His, or rather Thakur Singh’s organisation in India was not all fantasy, and the intelligence services of the British Government in India certainly took the threat seriously. He was perhaps the first Indian nationalist to attempt to create a pan-Indian movement with an attempt to find a structure to reconcile the different interests of the princes and non Princely India and of Sikhs, Muslims, and Hindus. His attempt to build up a grand alliance at least showed an awareness of the need to organise internationally. He had only come to this point after finally realising that all other avenues were closed to him.

Certainly he was over reliant on foreign backers and naive in thinking that the Russians had any serious interest in his cause. His essentially trusting and open nature did not suit him to become a skilled conspirator but this does not make him either deranged or a buffoon. One must ask could anyone have really have been more successful in his situation ?

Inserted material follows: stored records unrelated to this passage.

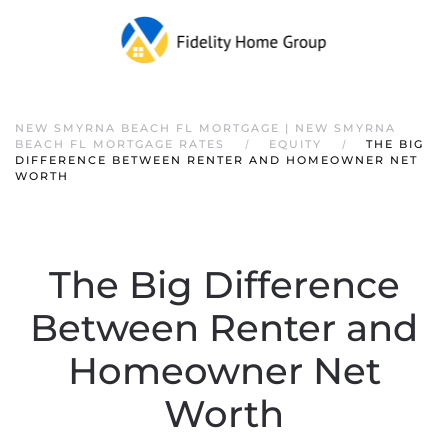
NEW SMYRNA BEACH FL MORTGAGE | NEW SMYRNA
BEACH FL MORTGAGE RATES
EQUITY
THE BIG
DIFFERENCE BETWEEN RENTER AND HOMEOWNER NET
WORTH
The Big Difference
Between Renter and
Homeowner Net
Worth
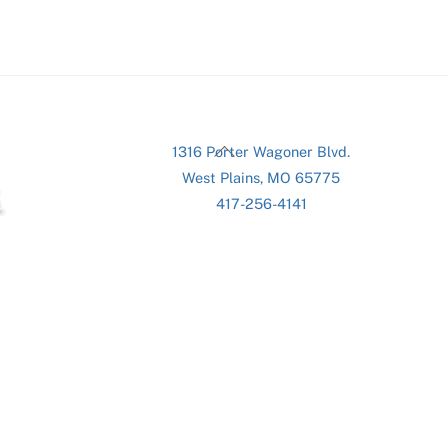
Back
1316 Porter Wagoner Blvd.
To
West Plains, MO 65775
Top
417-256-4141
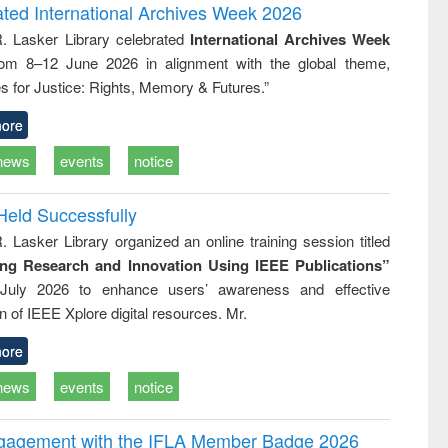
and report writing
treatment and
engineering
ated International Archives Week 2026
: a practical
reuse
R. Lasker Library celebrated
International Archives Week
approach to
rom 8–12 June 2026 in alignment with the global theme,
business &
technical
s for Justice: Rights, Memory & Futures.”
communication
ore
news
events
notice
Held Successfully
. Lasker Library organized an online training session titled
ing Research and Innovation Using IEEE Publications”
July 2026 to enhance users’ awareness and effective
ion of IEEE Xplore digital resources. Mr.
ore
news
events
notice
ngagement with the IFLA Member Badge 2026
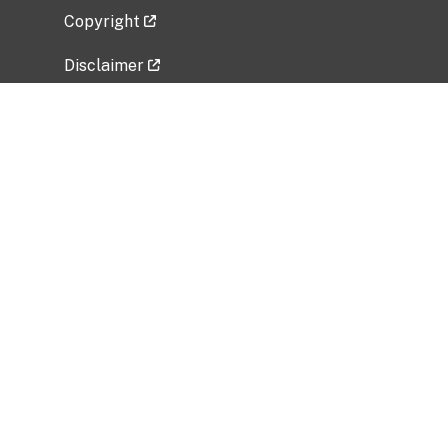
Copyright
Disclaimer
Privacy Policy
Freedom of Information Act (FOIA)
Vulnerability Disclosure Policy
No Fear Act Data
Related Government Websites
National Institute of Allergy and Infectious
Diseases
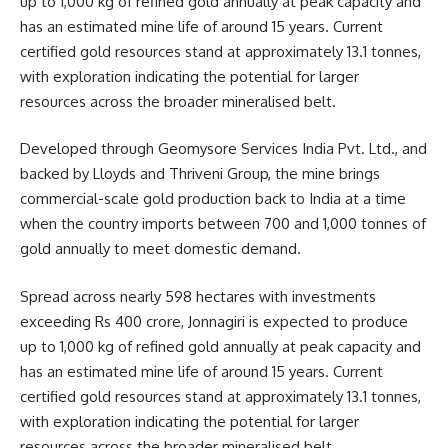
up to 1,000 kg of refined gold annually at peak capacity and
has an estimated mine life of around 15 years. Current
certified gold resources stand at approximately 13.1 tonnes,
with exploration indicating the potential for larger
resources across the broader mineralised belt.
Developed through Geomysore Services India Pvt. Ltd., and
backed by Lloyds and Thriveni Group, the mine brings
commercial-scale gold production back to India at a time
when the country imports between 700 and 1,000 tonnes of
gold annually to meet domestic demand.
Spread across nearly 598 hectares with investments
exceeding Rs 400 crore, Jonnagiri is expected to produce
up to 1,000 kg of refined gold annually at peak capacity and
has an estimated mine life of around 15 years. Current
certified gold resources stand at approximately 13.1 tonnes,
with exploration indicating the potential for larger
resources across the broader mineralised belt.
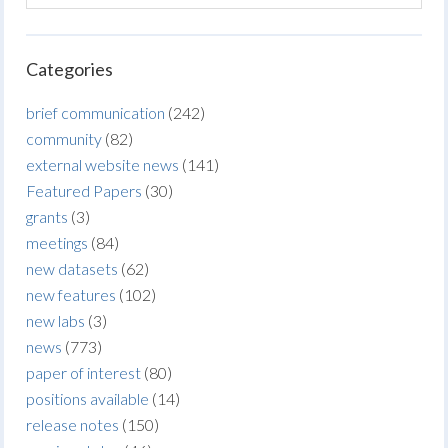
Categories
brief communication
(242)
community
(82)
external website news
(141)
Featured Papers
(30)
grants
(3)
meetings
(84)
new datasets
(62)
new features
(102)
new labs
(3)
news
(773)
paper of interest
(80)
positions available
(14)
release notes
(150)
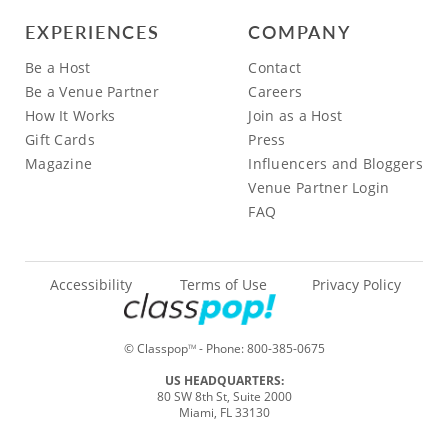
EXPERIENCES
COMPANY
Be a Host
Contact
Be a Venue Partner
Careers
How It Works
Join as a Host
Gift Cards
Press
Magazine
Influencers and Bloggers
Venue Partner Login
FAQ
Accessibility
Terms of Use
Privacy Policy
© Classpop
- Phone:
800-385-0675
TM
US HEADQUARTERS:
80 SW 8th St, Suite 2000
Miami, FL 33130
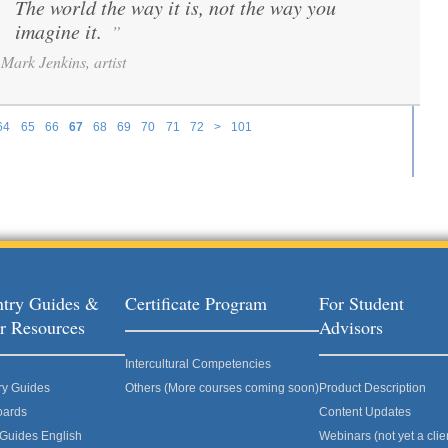
The world the way it is, not the way you
“
imagine it.
”
Mark Jenkins, artist
64
65
66
67
68
69
70
71
72
>
101
try Guides &
Certificate Program
For Student
r Resources
Advisors
Intercultural Competencies
ry Guides
Others (More courses coming soon)
Product Description
oards
Content Updates
 Guides English
Webinars (not yet a clie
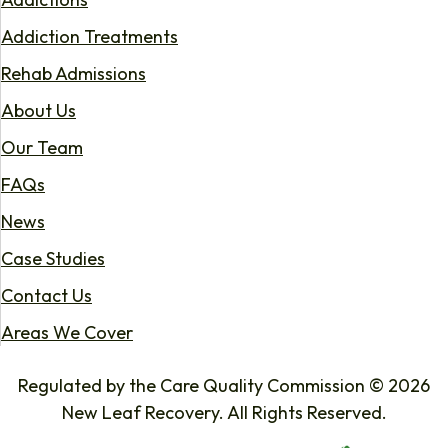
Addiction Treatments
Rehab Admissions
About Us
Our Team
FAQs
News
Case Studies
Contact Us
Areas We Cover
Regulated by the Care Quality Commission © 2026
New Leaf Recovery. All Rights Reserved.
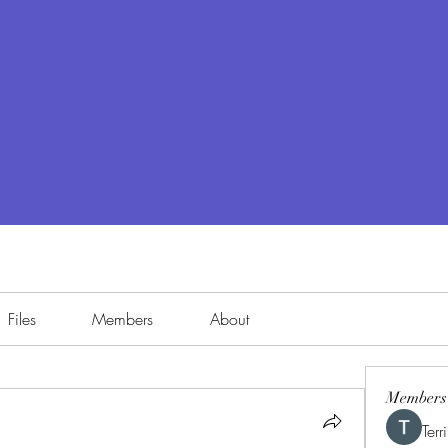
Files
Members
About
Members
Terr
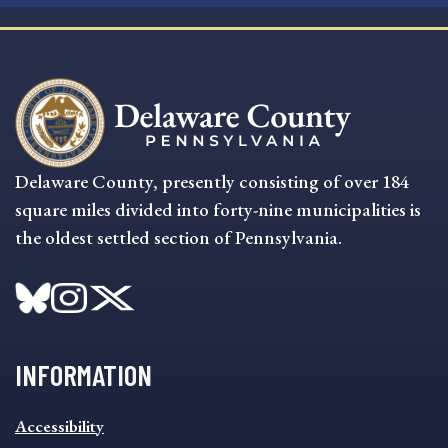
Delaware County, presently consisting of over 184
square miles divided into forty-nine municipalities is
the oldest settled section of Pennsylvania.
INFORMATION
INFORMATION
Accessibility
FOOTER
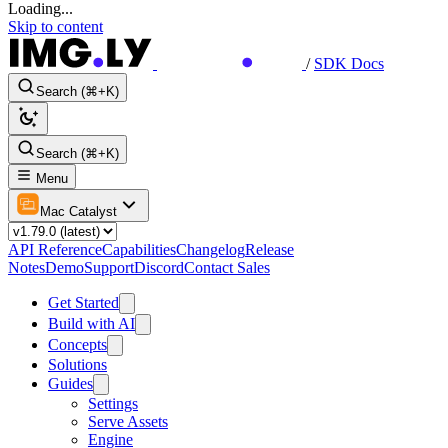
Loading...
Skip to content
/
SDK Docs
Search (⌘+K)
Search (⌘+K)
Menu
Mac Catalyst
API Reference
Capabilities
Changelog
Release
Notes
Demo
Support
Discord
Contact Sales
Get Started
Build with AI
Concepts
Solutions
Guides
Settings
Serve Assets
Engine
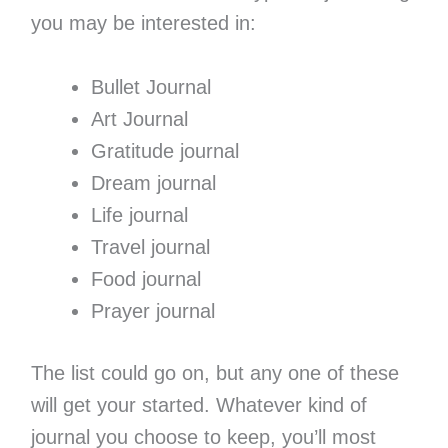
you may be interested in:
Bullet Journal
Art Journal
Gratitude journal
Dream journal
Life journal
Travel journal
Food journal
Prayer journal
The list could go on, but any one of these
will get your started. Whatever kind of
journal you choose to keep, you’ll most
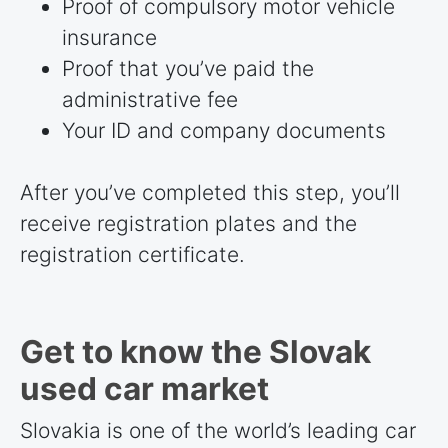
Proof of compulsory motor vehicle
insurance
Proof that you’ve paid the
administrative fee
Your ID and company documents
After you’ve completed this step, you’ll
receive registration plates and the
registration certificate.
Get to know the Slovak
used car market
Slovakia is one of the world’s leading car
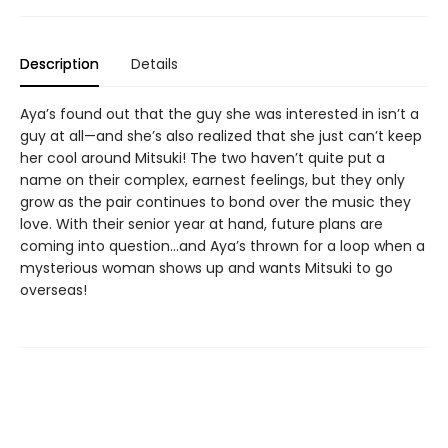
Description
Details
Aya’s found out that the guy she was interested in isn’t a
guy at all—and she’s also realized that she just can’t keep
her cool around Mitsuki! The two haven’t quite put a
name on their complex, earnest feelings, but they only
grow as the pair continues to bond over the music they
love. With their senior year at hand, future plans are
coming into question…and Aya’s thrown for a loop when a
mysterious woman shows up and wants Mitsuki to go
overseas!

In fact one could say that the true madness was not his at all but lay in the resolution of the India Office to deny any partnership in the real government of India to even the most loyal, most modern and most anglicised Indian, to never admit to any official mistake and to insist as Dalhousie had written that any Indian, no matter how well received in London would have to leave his slippers outside the door of the Viceroy’s office in India.